*What the task asks*:
Every line from the one that includes "Sooo is anyone else a little tired of the" to the end of the entries should be written out exactly, with the first and last included.

*Saved data entries*:

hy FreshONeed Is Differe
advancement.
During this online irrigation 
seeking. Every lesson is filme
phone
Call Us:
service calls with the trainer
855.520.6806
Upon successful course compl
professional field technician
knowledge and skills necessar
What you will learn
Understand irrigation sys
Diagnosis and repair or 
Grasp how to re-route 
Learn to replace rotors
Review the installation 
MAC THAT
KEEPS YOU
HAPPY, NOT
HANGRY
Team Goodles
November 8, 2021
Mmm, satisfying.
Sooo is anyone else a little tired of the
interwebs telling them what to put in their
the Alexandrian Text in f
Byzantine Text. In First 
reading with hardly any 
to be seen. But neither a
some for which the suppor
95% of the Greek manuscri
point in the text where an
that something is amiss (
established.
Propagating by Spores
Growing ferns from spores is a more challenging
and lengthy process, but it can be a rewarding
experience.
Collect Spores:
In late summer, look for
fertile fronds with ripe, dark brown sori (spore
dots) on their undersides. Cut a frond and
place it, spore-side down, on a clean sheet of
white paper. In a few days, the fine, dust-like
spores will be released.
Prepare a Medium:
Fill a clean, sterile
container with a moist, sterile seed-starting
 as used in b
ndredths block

*Solution below*:
Sooo is anyone else a little tired of the
interwebs telling them what to put in their
the Alexandrian Text in f
Byzantine Text. In First 
reading with hardly any 
to be seen. But neither a
some for which the suppor
95% of the Greek manuscri
point in the text where an
that something is amiss (
established.
Propagating by Spores
Growing ferns from spores is a more challenging
and lengthy process, but it can be a rewarding
experience.
Collect Spores:
In late summer, look for
fertile fronds with ripe, dark brown sori (spore
dots) on their undersides. Cut a frond and
place it, spore-side down, on a clean sheet of
white paper. In a few days, the fine, dust-like
spores will be released.
Prepare a Medium:
Fill a clean, sterile
container with a moist, sterile seed-starting
 as used in b
ndredths block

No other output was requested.